The answer is for the NHS to make sure that their existing hospital and community staff - the many thousands of midwives, health visitors and health care assistants - know about breastfeeding, and can integrate good care for it with the routine care given to every mother. It takes a little more time to support bf well than to support it badly, but only a little more.

I don't think 450,000 women a year need a counsellor, by the way! My calculations were based on bfcs giving face to face help to a notional 10th, ie 45,000, and that would still overwhelm existing bfc resources - which will always be part-time, largely voluntary and very patchy geographically.

It's a great vote of confidence that bfcs could make that much of a difference, but it ain't gonna happen, not never

yellowrose · 06/01/2007 19:39

The sad reality is bf just isn't on the Govt's or NHS trusts' priority list.

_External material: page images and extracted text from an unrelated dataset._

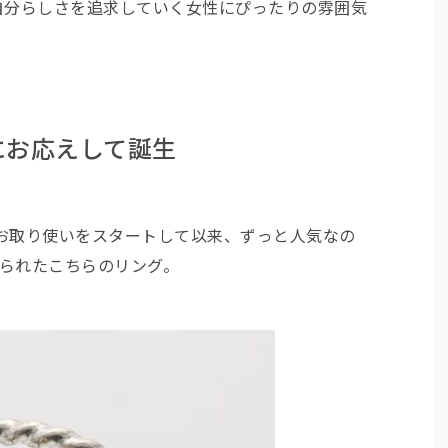
自分らしさを追求していく女性にぴったりの雰囲気
。
にお応えして誕生
のお取り使いをスタートして以来、ずっと人気なの
gと名付けられたこちらのリング。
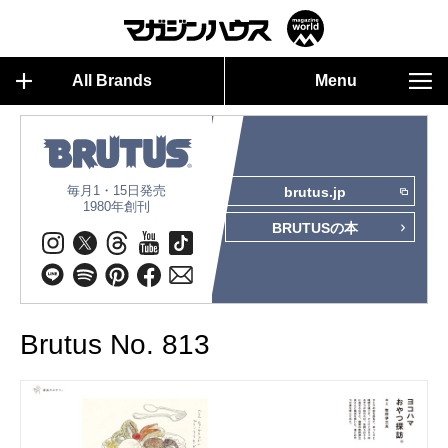
All Brands
Menu
毎月1・15日発売
brutus.jp
1980年創刊
BRUTUSの本
Brutus No. 813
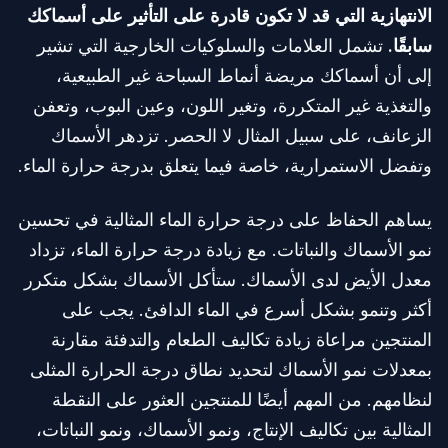
الانتهازية التي قد لا تكون قادرة على التأثير على أسماكك
سابقًا.
تشمل العلامات والسلوكيات الخارجية التي تشير
إلى أن أسماكك مريضة أنماط السباحة غير الطبيعية،
والتغذية غير المتكررة، وتغير اللون، وعين البوب، وتعفن
الزعانف، على سبيل المثال لا الحصر. تزدهر الأسماك
وتفضل الاستمرارية، خاصة فيما يتعلق بدرجة حرارة الماء.
يساهم الحفاظ على درجة حرارة الماء المثالية في تحسين
نمو الأسماك والنباتات. مع زيادة درجة حرارة الماء، تزداد
معدل الأيض لدى الأسماك. ستأكل الأسماك بشكل متكرر
أكثر وتنمو بشكل أسرع في الماء الدافئ. يجب على
المنتجين مراعاة زيادة تكاليف الطعام والتدفئة مقارنة
بمعدلات نمو الأسماك لتحديد نطاق درجة الحرارة المثلى
لنظامهم. من المهم أيضًا للمنتجين العثور على النقطة
المثالية بين تكاليف الإنتاج، ونمو الأسماك، ونمو النباتات،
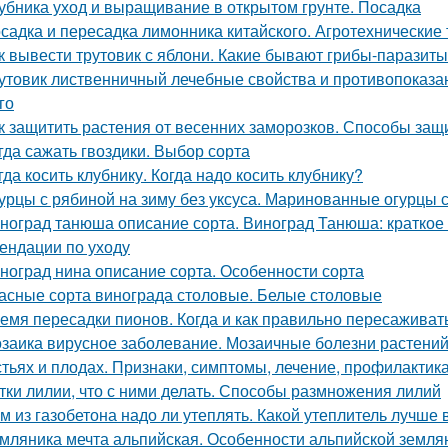
убника уход и выращивание в открытом грунте. Посадка
садка и пересадка лимонника китайского. Агротехнические
к вывести трутовик с яблони. Какие бывают грибы-паразит
утовик лиственничный лечебные свойства и противопоказан
го
к защитить растения от весенних заморозков. Способы защ
гда сажать гвоздики. Выбор сорта
гда косить клубнику. Когда надо косить клубнику?
урцы с рябиной на зиму без уксуса. Маринованные огурцы 
ноград танюша описание сорта. Виноград Танюша: краткое 
ендации по уходу
ноград нина описание сорта. Особенности сорта
асные сорта винограда столовые. Белые столовые
емя пересадки пионов. Когда и как правильно пересаживат
заика вирусное заболевание. Мозаичные болезни растений.
стьях и плодах. Признаки, симптомы, лечение, профилактик
тки лилии, что с ними делать. Способы размножения лилий
м из газобетона надо ли утеплять. Какой утеплитель лучше
мляника мечта альпийская. Особенности альпийской земля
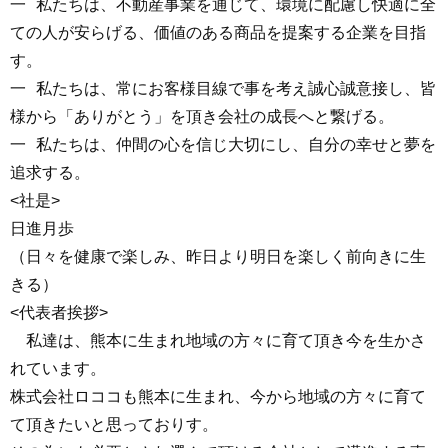
一
私たちは、不動産事業を通じて、環境に配慮し快適に全
ての人が安らげる、価値のある商品を提案する企業を目指
す。
一
私たちは、常にお客様目線で事を考え誠心誠意接し、皆
様から「ありがとう」を頂き会社の成長へと繋げる。
一
私たちは、仲間の心を信じ大切にし、自分の幸せと夢を
追求する。
<社是>
日進月歩
（日々を健康で楽しみ、昨日より明日を楽しく前向きに生
きる）
<代表者挨拶>
私達は、熊本に生まれ地域の方々に育て頂き今を生かさ
れています。
株式会社ロココも熊本に生まれ、今から地域の方々に育て
て頂きたいと思っておりす。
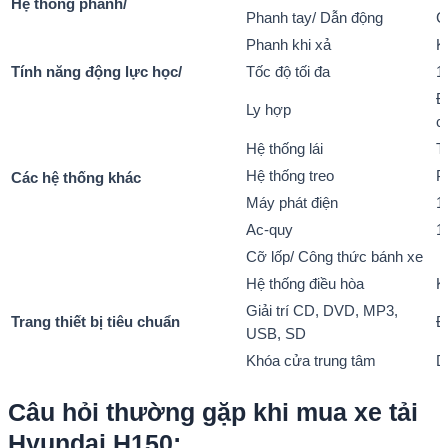
Hệ thống phanh/
Phanh tay/ Dẫn động
C
Phanh khi xả
K
Tính năng động lực học/
Tốc độ tối đa
1
Đ
Ly hợp
c
Hệ thống lái
T
Hệ thống treo
P
Các hệ thống khác
Máy phát điện
1
Ac-quy
1
Cỡ lốp/ Công thức bánh xe
Hệ thống điều hòa
K
Giải trí CD, DVD, MP3,
Trang thiết bị tiêu chuẩn
Đ
USB, SD
Khóa cửa trung tâm
D
Câu hỏi thường gặp khi mua xe tải
Hyundai H150:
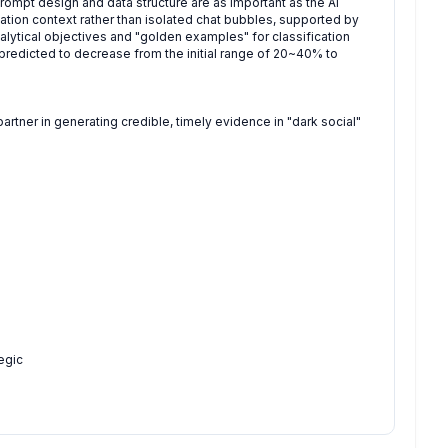
 prompt design and data structure are as important as the AI
tion context rather than isolated chat bubbles, supported by
alytical objectives and "golden examples" for classification
 predicted to decrease from the initial range of 20~40% to
rtner in generating credible, timely evidence in "dark social"
egic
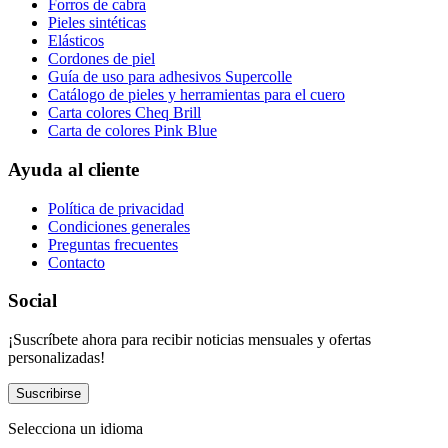
Forros de cabra
Pieles sintéticas
Elásticos
Cordones de piel
Guía de uso para adhesivos Supercolle
Catálogo de pieles y herramientas para el cuero
Carta colores Cheq Brill
Carta de colores Pink Blue
Ayuda al cliente
Política de privacidad
Condiciones generales
Preguntas frecuentes
Contacto
Social
¡Suscríbete ahora para recibir noticias mensuales y ofertas
personalizadas!
Suscribirse
Selecciona un idioma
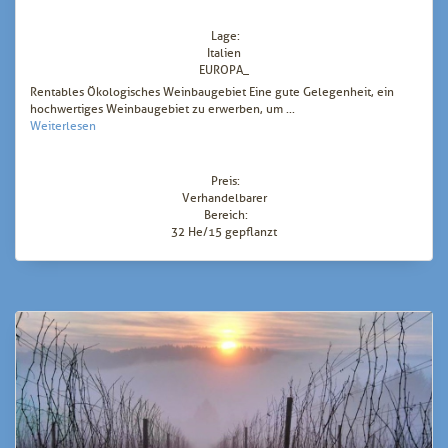
Lage:
Italien
EUROPA_
Rentables Ökologisches Weinbaugebiet Eine gute Gelegenheit, ein
hochwertiges Weinbaugebiet zu erwerben, um ...
Weiterlesen
Preis:
Verhandelbarer
Bereich:
32 He/15 gepflanzt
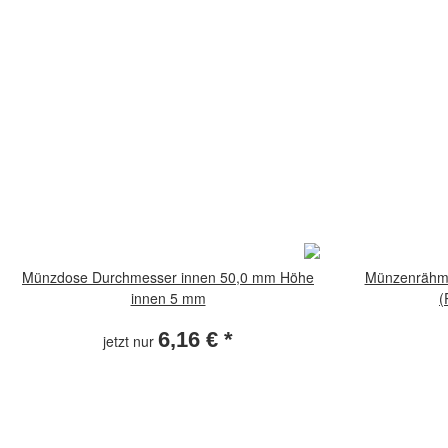
Münzdose Durchmesser innen 50,0 mm Höhe
Münzenrähmc
innen 5 mm
(
6,16 €
*
jetzt nur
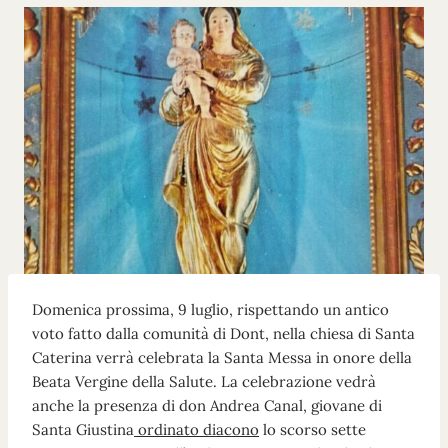
Domenica prossima, 9 luglio, rispettando un antico
voto fatto dalla comunità di Dont, nella chiesa di Santa
Caterina verrà celebrata la Santa Messa in onore della
Beata Vergine della Salute. La celebrazione vedrà
anche la presenza di don Andrea Canal, giovane di
Santa Giustina
ordinato diacono
lo scorso sette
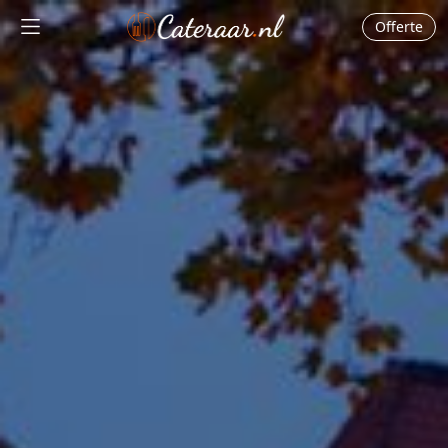
Offerte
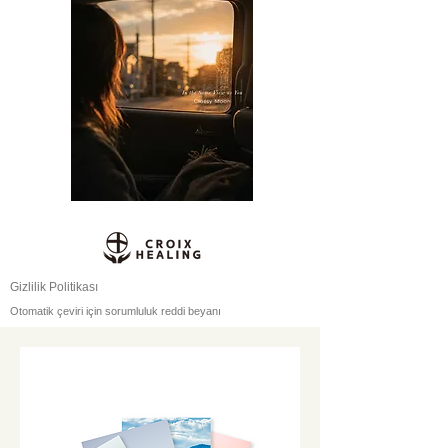
Gizlilik Politikası
Otomatik çeviri için sorumluluk reddi beyanı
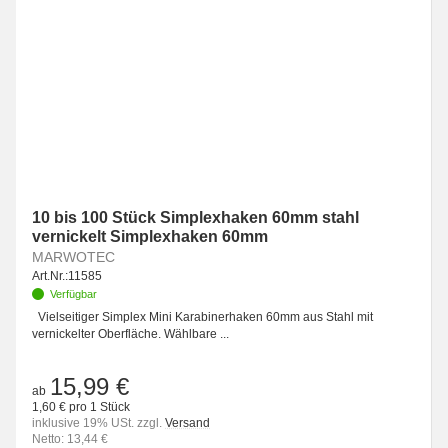
10 bis 100 Stück Simplexhaken 60mm stahl
vernickelt Simplexhaken 60mm
MARWOTEC
Art.Nr.:
11585
Verfügbar
Vielseitiger Simplex Mini Karabinerhaken 60mm aus Stahl mit
vernickelter Oberfläche. Wählbare ...
15,99 €
ab
1,60 € pro 1 Stück
inklusive 19% USt. zzgl.
Versand
Netto: 13,44 €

They may say it is, but we all know that this is far from being true. It seems that the vast majority of NHS trusts are bankrupt (or very near to it) and just trying to keep their heads above water. It has been reported on the news that just in the last few months the no. of trusts who have declared that they are sub-zero in balancing their budgets. Many are closing down their maternity units or threatening to do so.

I just can not see when or how bf is ever going to be a priority in the UK.

In the meantime, all we can do is get as much support as we can from friends and family, this website and others and just muddle through with bf. And I mean "muddle through" because it seems to me that most people I know did just have to rely on their own sources of help to get bf going, I am including myself in that list. It really isn't easy and it's not going to get easier for bf mums

That is why MN and other sources like this are so invaluable.